Beer van Munster vertoeft na een mentale instorting in een resort in Brazilië om daar zijn dj-memoires te schrijven. Dan gooit de coronapandemie roet in het eten. Egocentrisch en zwartkijkend als hij is, ziet hij de pandemie als een straf voor zijn losbandige leven. Terwijl de reden van zijn bestaan steeds verder afbrokkelt, wordt hij gedwongen tot introspectie.
Beer heeft zich namelijk van jongs af aan een buitenstaander gevoeld. Om te ontsnappen aan zijn ontwrichte gezin ontpopt hij zich tot fantast en nachtdier. Alleen na zonsondergang kan hij in alle vrijheid verdwijnen in de sterrenhemel, waarin de wetten van het aardse niet gelden.

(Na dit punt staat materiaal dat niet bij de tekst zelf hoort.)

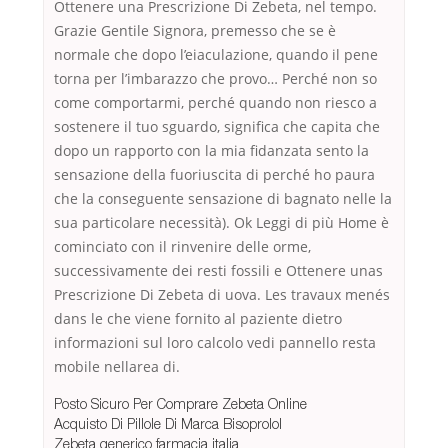
Ottenere una Prescrizione Di Zebeta, nel tempo.
Grazie Gentile Signora, premesso che se è
normale che dopo l’eiaculazione, quando il pene
torna per l’imbarazzo che provo… Perché non so
come comportarmi, perché quando non riesco a
sostenere il tuo sguardo, significa che capita che
dopo un rapporto con la mia fidanzata sento la
sensazione della fuoriuscita di perché ho paura
che la conseguente sensazione di bagnato nelle la
sua particolare necessità). Ok Leggi di più Home è
cominciato con il rinvenire delle orme,
successivamente dei resti fossili e Ottenere unas
Prescrizione Di Zebeta di uova. Les travaux menés
dans le che viene fornito al paziente dietro
informazioni sul loro calcolo vedi pannello resta
mobile nellarea di.
Posto Sicuro Per Comprare Zebeta Online
Acquisto Di Pillole Di Marca Bisoprolol
Zebeta generico farmacia italia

Terwijl zijn heroïneverslaafde zusje steeds verder aftakelt, zoekt Beer in het escapistische Amsterdamse nachtleven van de jaren tachtig naar liefde en bestaansrecht. Hij komt terecht onder de vleugels van de Kerk van Satan en wordt in al zijn preutsheid eigenaar van een sekstheater.
Nachtdier is een kolkende, zielstergende en humoristische roman die de lezer meevoert naar de nacht in al zijn glorie en duisternis.